No importa que se negocien de forma venal. O que se concedan para otorgar lustre a la entidad que los concede. Hace tiempo que los premios dejaron de ser una apuesta por la excelencia. El caso de Carmen Laforet, galardonada con el primer Nadal cuando era una joven desconocida, pertenece a un pasado ingenuo y quizás irrepetible. Se olvida que la escritura nació con vocación de permanencia. Como advirtió Platón, su propósito era neutralizar los estragos del tiempo. Carecía del dinamismo del diálogo, pues la interlocución se convertía en un fenómeno diferido, pero salvaba del olvido.


Gracias a las obras de Platón, Aristóteles y otros filósofos, seguimos en contacto con Atenas. El Antiguo y el Nuevo Testamento nos mantienen conectados con Jerusalén, y Séneca, Marco Aurelio, san Agustín y Boecio nos abren las puertas de la cultura latina. Atenas, Jerusalén y Roma configuraron eso que llamamos cultura occidental. Después, vendrían el Renacimiento, la Ilustración y el Romanticismo, completando lo que somos. Si nadie escribe para la posteridad, si los autores y las editoriales solo piensan en el éxito, que solo es una fugaz pompa de jabón (¿quién recuerda hoy en día a José María Gironella, Vizcaíno Casas o Alfonso Paso?), algún día no sabremos quiénes somos, de dónde venimos ni hace dónde vamos. De hecho, esas cuestiones ya empiezan a pesar muy poco.

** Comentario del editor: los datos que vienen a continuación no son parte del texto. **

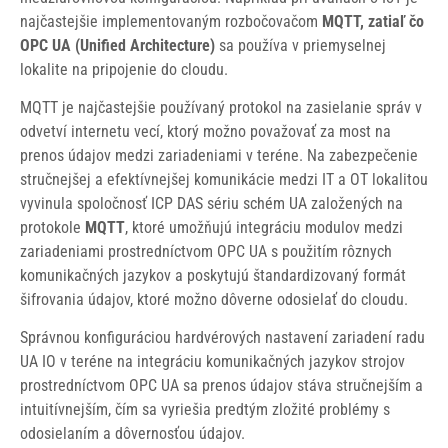
najčastejšie implementovaným rozbočovačom
MQTT, zatiaľ čo
OPC UA (Unified Architecture)
sa používa v priemyselnej
lokalite na pripojenie do cloudu.
MQTT je najčastejšie používaný protokol na zasielanie správ v
odvetví internetu vecí, ktorý možno považovať za most na
prenos údajov medzi zariadeniami v teréne. Na zabezpečenie
stručnejšej a efektívnejšej komunikácie medzi IT a OT lokalitou
vyvinula spoločnosť ICP DAS sériu schém UA založených na
protokole
MQTT
, ktoré umožňujú integráciu modulov medzi
zariadeniami prostredníctvom OPC UA s použitím rôznych
komunikačných jazykov a poskytujú štandardizovaný formát
šifrovania údajov, ktoré možno dôverne odosielať do cloudu.
Správnou konfiguráciou hardvérových nastavení zariadení radu
UA IO v teréne na integráciu komunikačných jazykov strojov
prostredníctvom OPC UA sa prenos údajov stáva stručnejším a
intuitívnejším, čím sa vyriešia predtým zložité problémy s
odosielaním a dôvernosťou údajov.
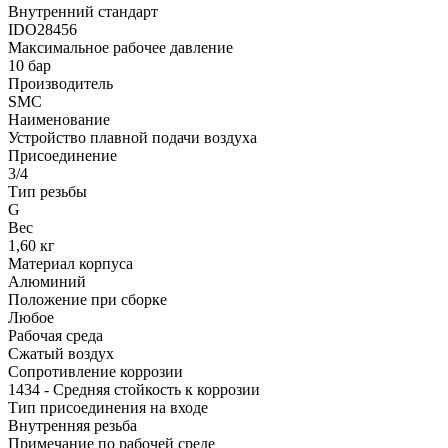
Внутренний стандарт
IDO28456
Максимальное рабочее давление
10 бар
Производитель
SMC
Наименование
Устройство плавной подачи воздуха
Присоединение
3/4
Тип резьбы
G
Вес
1,60 кг
Материал корпуса
Алюминий
Положение при сборке
Любое
Рабочая среда
Сжатый воздух
Сопротивление коррозии
1434 - Средняя стойкость к коррозии
Тип присоединения на входе
Внутренняя резьба
Примечание по рабочей среде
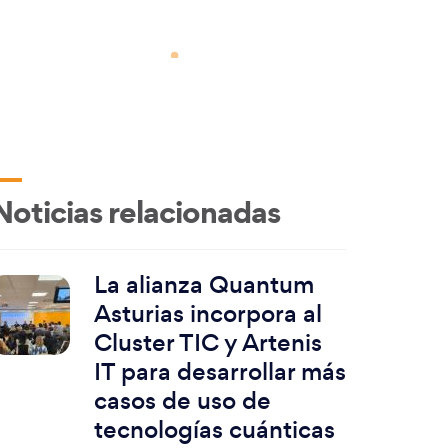
Noticias relacionadas
La alianza Quantum
Asturias incorpora al
Cluster TIC y Artenis
IT para desarrollar más
casos de uso de
tecnologías cuánticas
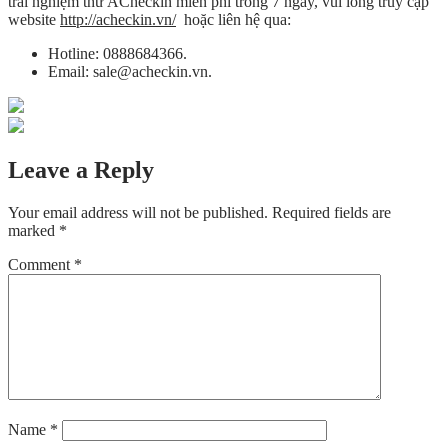
trải nghiệm thử ACheckin miễn phí trong 7 ngày, vui lòng truy cập
website
http://acheckin.vn
/
hoặc liên hệ qua:
Hotline: 0888684366.
Email: sale@acheckin.vn.
Leave a Reply
Your email address will not be published.
Required fields are
marked
*
Comment
*
Name
*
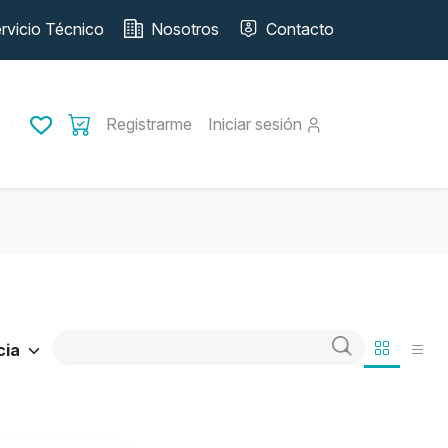
rvicio Técnico
Nosotros
Contacto
Registrarme
Iniciar sesión
cia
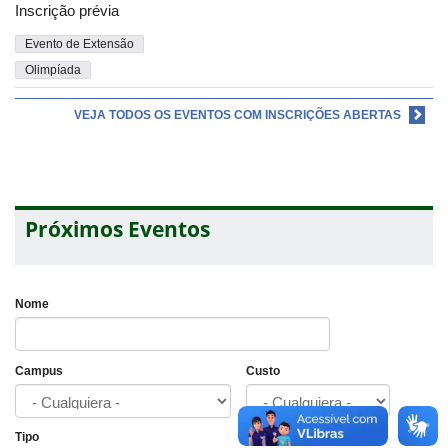
Inscrição prévia
Evento de Extensão
Olimpíada
VEJA TODOS OS EVENTOS COM INSCRIÇÕES ABERTAS
Próximos Eventos
Nome
Campus
Custo
Tipo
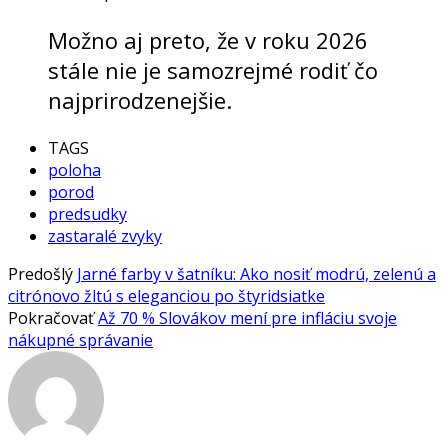
Možno aj preto, že v roku 2026
stále nie je samozrejmé rodiť čo
najprirodzenejšie.
TAGS
poloha
porod
predsudky
zastaralé zvyky
Predošlý
Jarné farby v šatníku: Ako nosiť modrú, zelenú a
citrónovo žltú s eleganciou po štyridsiatke
Pokračovať
Až 70 % Slovákov mení pre infláciu svoje
nákupné správanie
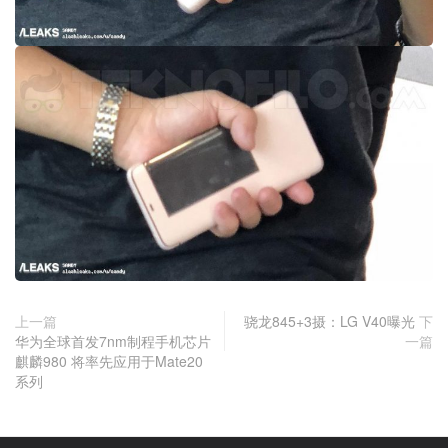
上一篇
骁龙845+3摄：LG V40曝光
下
华为全球首发7nm制程手机芯片
一篇
麒麟980 将率先应用于Mate20
系列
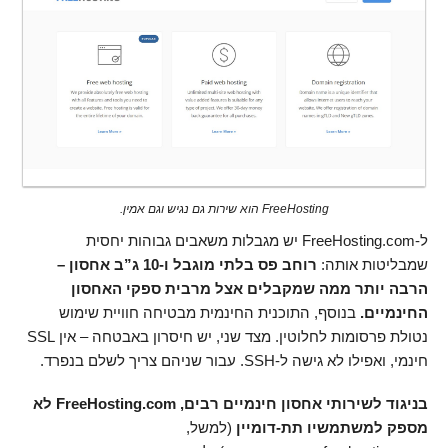
FreeHosting הוא שירות גם נגיש וגם אמין.
ל-FreeHosting.com יש מגבלות משאבים גבוהות יחסית
שמבליטות אותה:
רוחב פס בלתי מוגבל ו-10 ג”ב אחסון –
הרבה יותר ממה שמקבלים אצל מרבית ספקי האחסון
החינמיים.
בנוסף, התוכנית החינמית מבטיחה חוויית שימוש
נטולת פרסומות לחלוטין. מצד שני, יש חיסרון באבטחה – אין SSL
חינמי, ואפילו לא גישה ל-SSH. עבור שניהם צריך לשלם בנפרד.
בניגוד לשירותי אחסון חינמיים רבים, FreeHosting.com לא
מספק למשתמשיו תת-דומיין
(למשל,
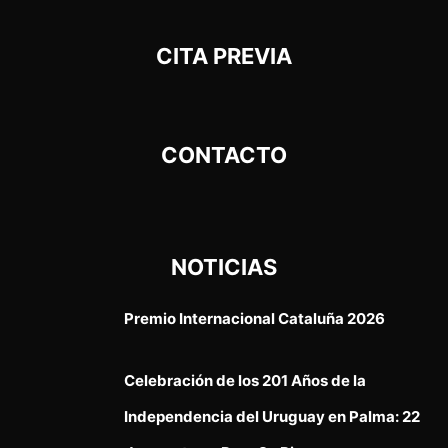
CITA PREVIA
CONTACTO
NOTICIAS
Premio Internacional Cataluña 2026
Celebración de los 201 Años de la
Independencia del Uruguay en Palma: 22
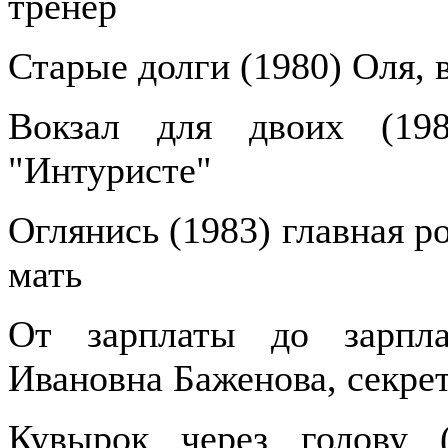
тренер
Старые долги (1980) Оля, 
Вокзал для двоих (19
"Интуристе"
Оглянись (1983) главная р
мать
От зарплаты до зарпла
Ивановна Баженова, секре
Кувырок через голову (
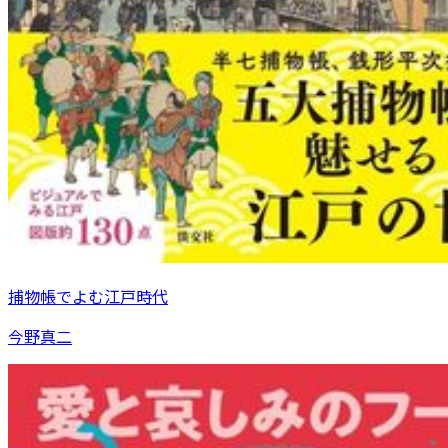
捕物帳でよむ江戸時代
今野真二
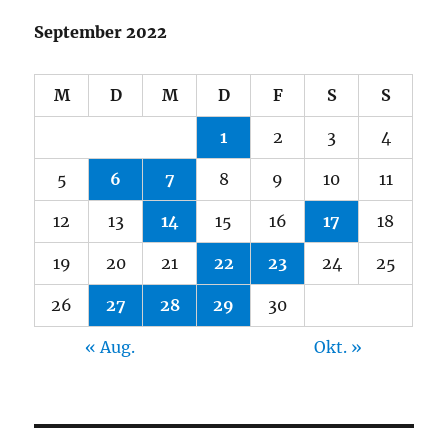
September 2022
M
D
M
D
F
S
S
1
2
3
4
5
6
7
8
9
10
11
12
13
14
15
16
17
18
19
20
21
22
23
24
25
26
27
28
29
30
« Aug.
Okt. »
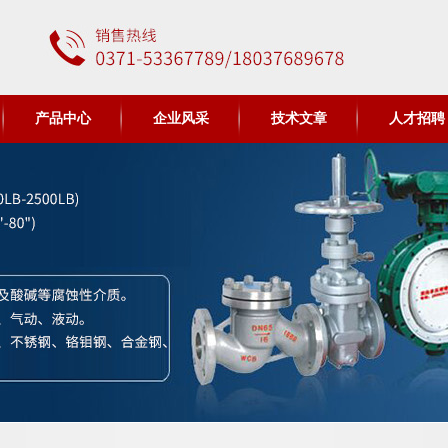
产品中心
企业风采
技术文章
人才招聘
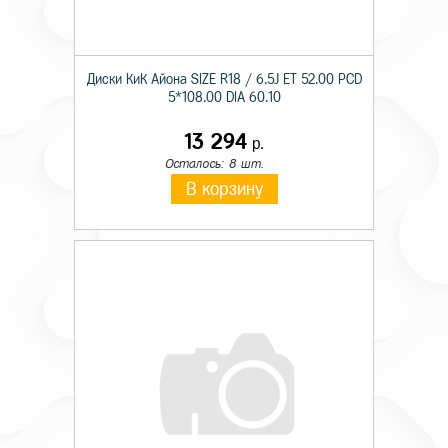
Диски КиК Айона SIZE R18 / 6.5J ET 52.00 PCD
5*108.00 DIA 60.10
13 294
р.
Осталось: 8 шт.
В корзину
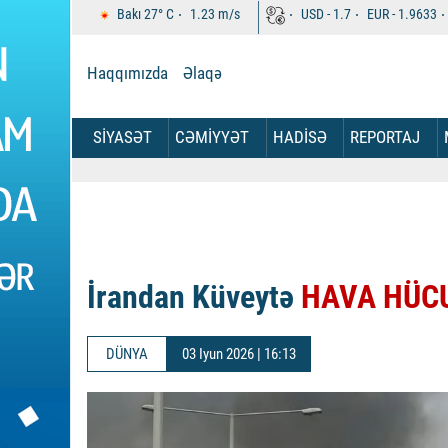
Bakı
27°
C
1.23
m/s
USD -
1.7
EUR -
1.9633
Haqqımızda
Əlaqə
SİYASƏT
CƏMİYYƏT
HADİSƏ
REPORTAJ
İrandan Küveytə
HAVA HÜC
DÜNYA
03 Iyun 2026 | 16:13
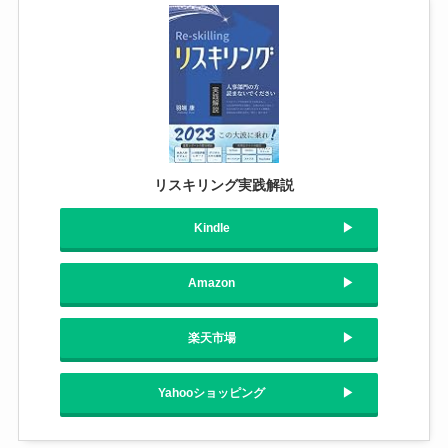
リスキリング実践解説
Kindle
Amazon
楽天市場
Yahooショッピング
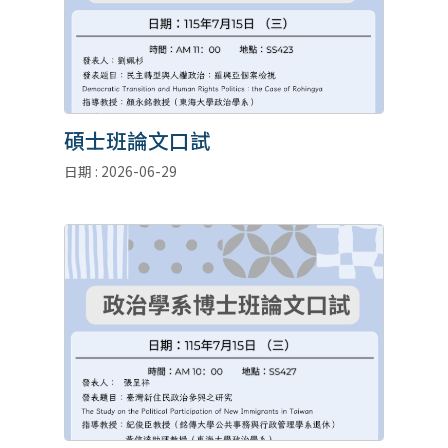
碩士班論文口試
日期 : 2026-06-29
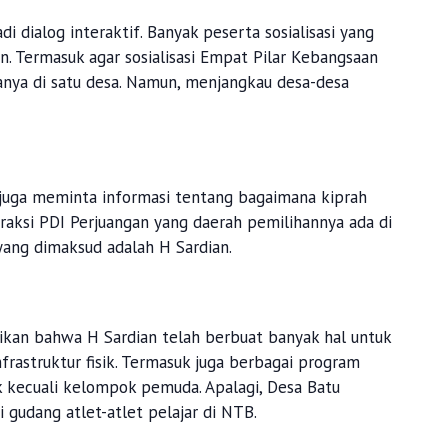
adi dialog interaktif. Banyak peserta sosialisasi yang
. Termasuk agar sosialisasi Empat Pilar Kebangsaan
hanya di satu desa. Namun, menjangkau desa-desa
juga meminta informasi tentang bagaimana kiprah
aksi PDI Perjuangan yang daerah pemilihannya ada di
ang dimaksud adalah H Sardian.
an bahwa H Sardian telah berbuat banyak hal untuk
frastruktur fisik. Termasuk juga berbagai program
 kecuali kelompok pemuda. Apalagi, Desa Batu
gudang atlet-atlet pelajar di NTB.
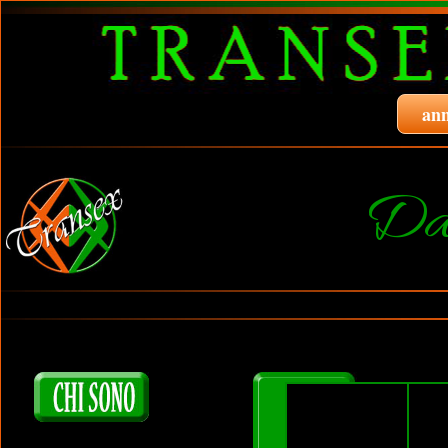
ann
Dan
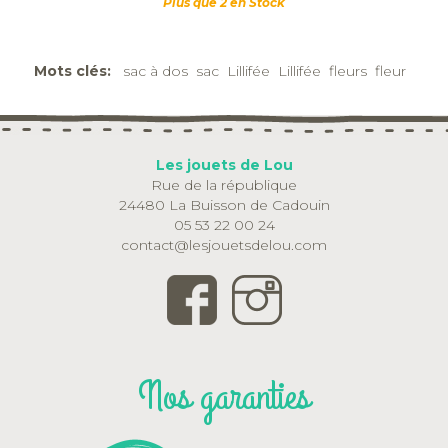
Plus que 2 en Stock
Mots clés:
sac à dos
sac
Lillifée
Lillifée
fleurs
fleur
Les jouets de Lou
Rue de la république
24480 La Buisson de Cadouin
05 53 22 00 24
contact@lesjouetsdelou.com
Nos garanties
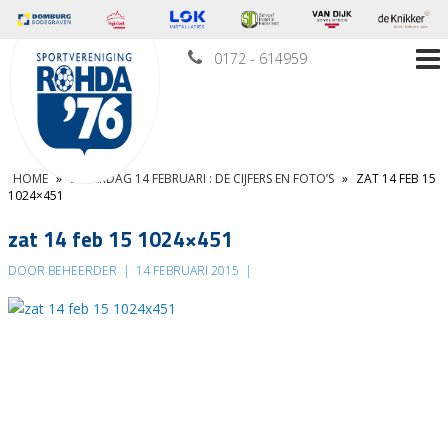
0172 - 614959
HOME
»
ZATERDAG 14 FEBRUARI : DE CIJFERS EN FOTO’S
»
ZAT 14 FEB 15
1024×451
zat 14 feb 15 1024×451
DOOR BEHEERDER
|
14 FEBRUARI 2015
|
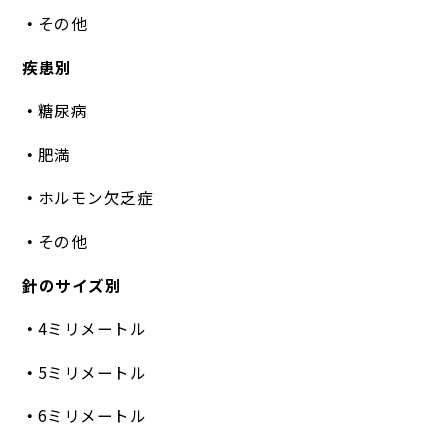
その他
疾患別
糖尿病
肥満
ホルモン欠乏症
その他
針のサイズ別
4ミリメートル
5ミリメートル
6ミリメートル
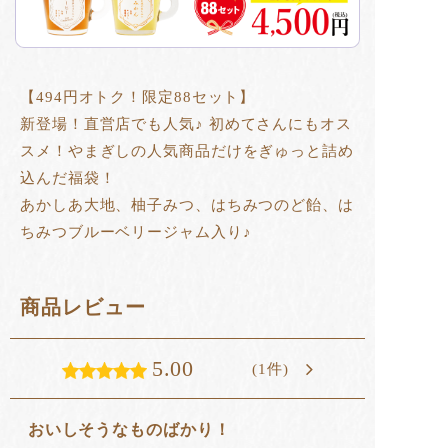
【494円オトク！限定88セット】
新登場！直営店でも人気♪
初めてさんにもオス
スメ！やまぎしの人気商品だけをぎゅっと詰め
込んだ福袋！
あかしあ大地、柚子みつ、はちみつのど飴、は
ちみつブルーベリージャム入り♪
商品レビュー
5.00
(1件)
おいしそうなものばかり！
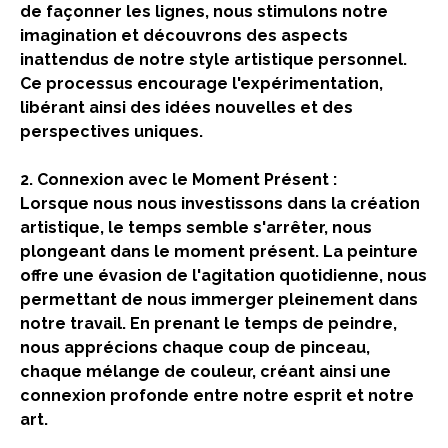
de façonner les lignes, nous stimulons notre
imagination et découvrons des aspects
inattendus de notre style artistique personnel.
Ce processus encourage l'expérimentation,
libérant ainsi des idées nouvelles et des
perspectives uniques.
2. Connexion avec le Moment Présent :
Lorsque nous nous investissons dans la création
artistique, le temps semble s'arrêter, nous
plongeant dans le moment présent. La peinture
offre une évasion de l'agitation quotidienne, nous
permettant de nous immerger pleinement dans
notre travail. En prenant le temps de peindre,
nous apprécions chaque coup de pinceau,
chaque mélange de couleur, créant ainsi une
connexion profonde entre notre esprit et notre
art.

Que los muertos no resuciten no es un motivo para desentenderse de la posteridad. Trascendemos nuestra condición de individuos aportando nuestro sello personal al caudal del tiempo. El devenir solo se vuelve fructífero cuando surgen obras que garantizan la comunicación con el pasado y renuevan nuestra perspectiva de las cosas. Sin Homero, no entenderíamos tan bien lo que significa el regreso al hogar. Todos necesitamos una Ítaca que nos libre del desarraigo. Sin Cervantes, no advertiríamos que el fracaso puede ser un éxito, pues el hidalgo apaleado y escarnecido es un ejemplo universal de nobleza y dignidad.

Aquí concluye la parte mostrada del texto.